The snarking, finger-pointing, and less-than-deferential (if I may) comments being posted here regarding this subject and those that surfaced over the weekend across the internet are simply making this situation worse for everyone both directly and indirectly affected. While we are all "entitled to our opinions" let's try - let's ALL try - to keep them objective. We're dealing with issues, not personalities, and to continue "fighting" does us all - AND our colleagues across the world who are experiencing what amount to draconian changes to their working lives (has anyone paid attention to what's happening in both Germany and the Netherlands?) - a great disservice in addition to besmirching the art of violin playing and musicmaking, which is why we're all here, right?
I think Laurie makes some absolutely spot-on comments and observations here. Even if Sarah Chang was not aware of "her" Facebook presence, then her management certainly should have been, and I would be incredibly surprised if they were not. The whole ensuing situation seems like "emergency damage control" to me...
There are lots of issues in question here. Whilst I would never condone threatening communications of ANY kind, I have to say that Sarah Chang and her management were rather naive to say the least to think that they could walk right into a tense and difficult industrial dispute/strike situation and not feel any consequences.
Personally I'd have to say she was incredibly ill-advised. If she'd withdrawn from the whole situation when the concert was cancelled and had her management issue a neutral statement about "looking forward to returning to play with the DSO at a later date" then none of this would ever have happened.
Anyway, I hope things get resolved soon with the DSO, but there are certainly lots of lessons to be learned from this particular episode about PR, internet presence and even common sense.
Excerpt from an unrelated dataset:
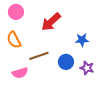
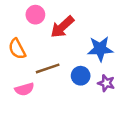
pink circle: (16, 12) -> (35, 15), moved
blue star: (82, 40) -> (100, 49), size x1.5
Hindsight is sometimes not even perfect vision. Fancy footwork will now be practiced on the Internet giving Sarah lessons on handling bogus facebook and Industrial dispute. I accept that Sarah Chang acted in good faith and that the moral high ground will be with her. She can only go from strength to strength, and the DSO will have to climb out of the quicksand.
If Sarah dosent want a facebook page then thats her right, if she wants to play in Detroit, thats her choice also.
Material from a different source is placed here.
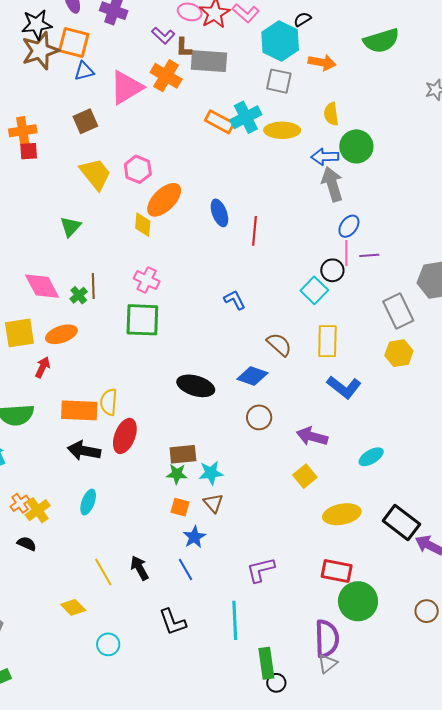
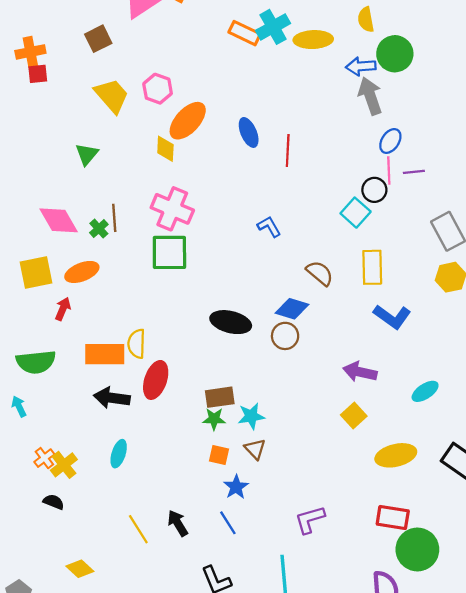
pink cross: (147, 280) -> (172, 209), size x1.5
brown circle: (259, 417) -> (285, 336), moved
yellow diamond: (73, 607) -> (80, 569), moved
I think everyone can learn from the situation, regardless of whatever path Sarah Chang chooses to take. No, I'm not jealous of Sarah's writing or web presence. ;) She plays beautifully of course I support that. In fact, that's what I'm most concerned with, and I think that's what most musicians who begged her not to play were concerned with. She said that someone told her to hang herself. I'm guessing it was more like , "Don't do this, you are just hanging yourself." People like her and they like her playing. They were trying to keep her out of these nasty waters, but she didn't hear the message and her management didn't hear the message. Does it help to examine what happened here? I think it does.
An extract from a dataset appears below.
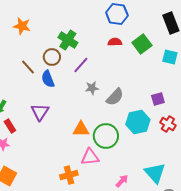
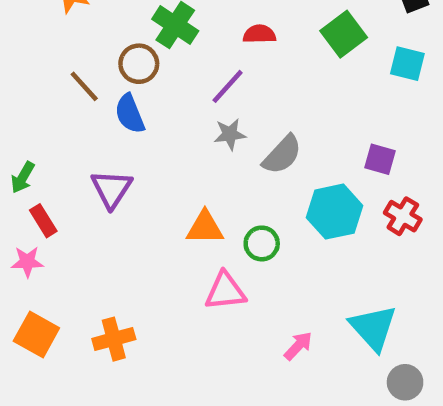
red semicircle: (115, 42) -> (259, 34), moved
purple line: (81, 65) -> (228, 86), moved
purple square: (158, 99) -> (380, 159), turned 32
green circle: (106, 136) -> (262, 243), size x0.6
orange cross: (69, 175) -> (114, 339), moved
This is an example of fancy footwork.
"Your adoration for Sarah is very clear...completing defending her social media avenues (genuine or otherwise) only gives your age away."
I don't know if you meant this but that came across as a bit rude, I think. Patrick has been an important voice at v.com and to be condescending toward what he's saying is not cool at all. I'm sure a lot of people are thinking the same thing he is, just not commenting. Nobody gains anything when you so publicly dismiss a person as young or naive. And actually, amusingly, judging from your profile and Patrick's blog, you two are probably only a few years apart, so...
Don't mean to start a war, just wanted to point that out. Best to everybody in this tough situation.
I just wanted to thank Emily for speaking up for many people who felt the same way she did, just not commenting. Age means not much in many occasion and to me Patrick raised the valid point in a logical and polite way.
So is Sarah Chang's interview on violinist.com real? We can't be so sure anymore. Was it face to face with a body double or over the phone with a press agent? :)
everyone is perfectly entitled to their own perspective on the relationship between art, music as a job, the relative values attached to strikign and so forth. As long as it is done with mutual respect and accuracy it can be quite healthy.
However, What seems to be a occuring here are staements that do not meet these criteria. I amn especially cocnerned about the references to Ms. Chang being threatened. These seem to quickly become fact and yet such a charge is so serious it deserves far more thoughtful and objective analysis.
Start with the quantity? How many letters did Ms. Chang get that were physically threatening in any way? Are letters that simply plead with Ms. Chang counted as `intimidating` or threatening? (I respectfully submit thta a strongly worded request not to play is neither)If someone is not in possession of such data they should not make dramatic and passionate claims either on Ms. Changs behalf or that of the orchestra.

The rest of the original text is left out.